The Associate Director/Director, Regulatory Affairs will be the global regulatory lead (GRL), responsible for the strategic leadership, development and execution of science-based, solution-oriented, and globally aligned regulatory strategies for the program(s) under their accountability. This role serves as a regulatory leader, influencing program and regulatory positioning across regions. This is a high-visibility role where you will support the design and lead the execute the regulatory roadmaps that transition assets from early-stage clinical trials into global registration trials and BLA filings.

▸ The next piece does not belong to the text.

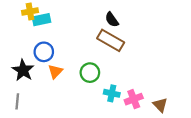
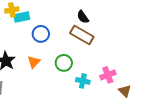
blue circle: (44, 52) -> (41, 34), moved
pink cross: (134, 99) -> (108, 75), moved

This role reports to the VP, Regulatory Affairs.

What You’ll Do

• The Associate Director/Director, Regulatory Affairs is responsible for generating and contributing to global regulatory strategies, objectives, and plans to support the development Damora’s assets.
• Leads the execution of regulatory strategies to obtain and maintain investigational applications and support lifecycle management activities.
• Provides regulatory guidance to cross-functional teams based on technical and regulatory knowledge, supporting the development of strategic and tactical plans and identifying regulatory risks associated with product development.
• Represents Regulatory on program and study teams, ensuring alignment of regulatory plans with overall program objectives.
• Leads the preparation, coordination, and submission of regulatory documents (e.g., INDs, BLAs, CTAs, and other relevant submissions).
• Lead and support interactions with Health Authorities, including preparation of briefing materials, meeting leadership, and serve as regulatory contact for assigned programs.
• Partners with internal stakeholders to promote compliance with applicable regulatory requirements and company policies.
• Maintains awareness of evolving regulations and guidance; communicates relevant updates to cross-functional teams.
• Contributes to the development and continuous improvement of regulatory processes and departmental operating procedures.
• Applies strong knowledge of regulatory principles and business objectives to support program-level decision-making and drive effective cross-functional collaboration.

What You’ll Bring

• Bachelor’s degree and a solid understanding of science and medicine. Advanced degree (MS, PharmD, PhD) a plus.
• 5-7 years of regulatory affairs experience in biotech or pharma.
• Experience leading major submissions and health authority interactions in both the US (FDA) and ex-US (EMA, PMDA etc).
• Experience developing and executing regulatory strategies for early and late-stage global programs.
• Strong competency in understanding global regulatory requirements and the emerging regulatory landscape.
• Able to work cross-functionally and in a fast-paced startup environment.

Compensation & Benefits

At Damora Therapeutics, we offer competitive compensation and thoughtfully designed total rewards aligned with industry benchmarks. We believe in rewarding impact and building meaningful ownership for our team.

Agency Policy

We are building our team intentionally and do not accept unsolicited resumes from recruiting or staffing agencies. Agencies should not submit candidates unless directly engaged by Damora’s HR team and operating under a signed agreement. Any resume submitted without prior authorization and a signed agreement will be considered property of Damora Therapeutics, and no referral or placement fees will be paid.